# Ill. soldier's family says pictures aren't porn



## Bob Hubbard (Jan 16, 2010)

http://www.washingtonpost.com/wp-dyn/content/article/2010/01/15/AR2010011503868.html


> CHAMPAIGN, Ill. -- The family of an Illinois National Guard soldier said Friday that he's been charged with possession of child pornography in Afghanistan over innocent snapshots of a 4-year-old relative in a swimsuit.
> 
> The U.S. Army has charged Spec. Billy Miller of Galesburg, Ill., with possession of child pornography and a related charge of failure to obey an order that troops in Afghanistan not possess pornography.
> 
> ...


----------



## Bob Hubbard (Jan 16, 2010)

http://www.foxnews.com/politics/201...ssion-child-porn-afghanistan/?test=latestnews


----------



## Bruno@MT (Jan 16, 2010)

Good thing that people in the US don't overreact when it comes to sexuality or the exposure of skin....

My wife had a pic of our kids in bath as her desktop image.
Sometime ago she went to the US for work purposes. Before she left I took her laptop and removed that pic from her desktop, the folder in which it was, and the local cache.

She really thought I was being paranoid, but I told her that if her laptop was inspected upon entry to the US, or if the wrong person saw that pic in her company, she was in for a lot of trouble. She grumbled a bit, using the word 'stupid' but at least she gave in.


----------



## Bruno@MT (Jan 16, 2010)

Actually I am wondering: with Americans being this paranoid, how can e.g. daycare parents do their job without fear for being accused of indecent things?
Or the instructors of the swimming team if a kid has to go to the toilet?
Or any of the other dozen professions where people sometimes come in contact with kids that are less that fully covered from ankle to neck?


----------



## Sukerkin (Jan 16, 2010)

Mentalism of the highest order.  No doubt born from good intentions (tho more likely self-serving ones if the impetous for the law came form a politician) but stupidity nontheless.


----------



## Ken Morgan (Jan 16, 2010)

What the old army saying? "Kill them all and let god sort them out"

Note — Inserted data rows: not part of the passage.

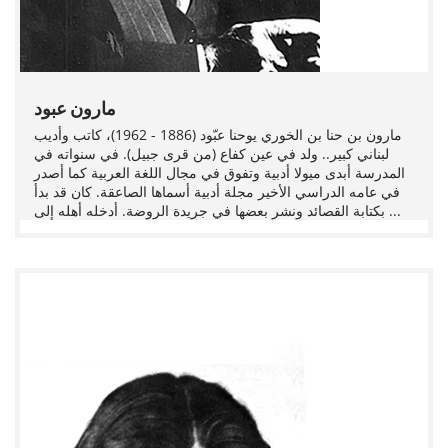
مارون عبود
مارون بن حنا بن الخوري يوحنا عبّود (1886 - 1962)، كاتب وأديب
لبناني كبير.. ولد في عين كفاع (من قرى جبيل). في سنواته في
المدرسة أبدى ميولا أدبية وتفوق في مجال اللغة العربية كما أصدر
في عامه الدراسي الأخير مجلة أدبية أسماها الصاعقة. كان قد بدأ
بكتابة القصائد ونشر بعضها في جريدة الروضة. أدخله أهله إلى ...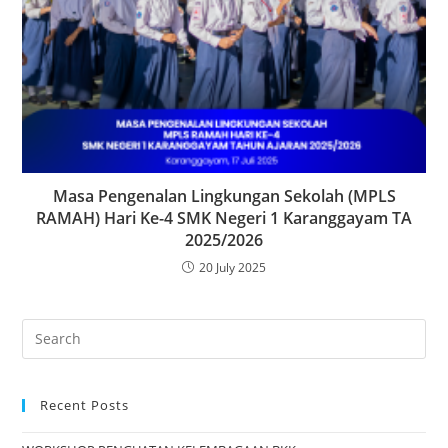
Masa Pengenalan Lingkungan Sekolah (MPLS
RAMAH) Hari Ke-4 SMK Negeri 1 Karanggayam TA
2025/2026
20 July 2025
Search
for:
Recent Posts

You're all guilty until proven otherwise.

What did that article say? No porn for soldiers?? Come on a swimsuit model photo in a barracks is like water in a lake. WTF?


----------



## MA-Caver (Jan 16, 2010)

Ken Morgan said:


> What the old army saying? "Kill them all and let god sort them out"
> 
> You're all guilty until proven otherwise.
> 
> What did that article say? No porn for soldiers?? Come on a swimsuit model photo in a barracks is like water in a lake. WTF?


That's because she's wearing a swimsuit and covering her naughty bits... not like a playboy/penthouse/hustler centerfold where her naughties are exposed, thus covered it's photography, uncovered it's PORN!

Having pictures of children... now it's illegal. Especially if they're swimming to bathing or just gosh awful cute running around the house nekkid after a bath and one just HAD to get a picture because it was adorable... not SEXY just adorable. 
Can you prove that?

We're currently discussing this on another thread... looks like a merger might be needed soon enough.


----------



## crushing (Jan 16, 2010)

MA-Caver said:


> That's because she's wearing a swimsuit and covering her naughty bits... not like a playboy/penthouse/hustler centerfold where her naughties are exposed, thus covered it's photography, uncovered it's PORN!
> 
> Having pictures of children... now it's illegal. Especially if they're swimming to bathing or just gosh awful cute running around the house nekkid after a bath and one just HAD to get a picture because it was adorable... not SEXY just adorable.
> Can you prove that?
> ...



There are no naughty bits on the human body.  The naughty bits are in people's heads.


----------



## Tez3 (Jan 16, 2010)

Of course there's another way to look at this. A soldier accused of having kiddie porn isn't going to admit to his family that he has so he's going to say 'well all I had was some photos of a family member and the army is picking on me, poor me'. The family convinced of his innocence goes to the media who all report it it as a case of the army being over zealous, the army of course won't comment because it would compromise any legal/court martial proceedings. 
Don't be so quick to judge because you've only got one side of the story here.


----------



## MA-Caver (Jan 16, 2010)

crushing said:


> There are no naughty bits on the human body.  The naughty bits are in people's heads.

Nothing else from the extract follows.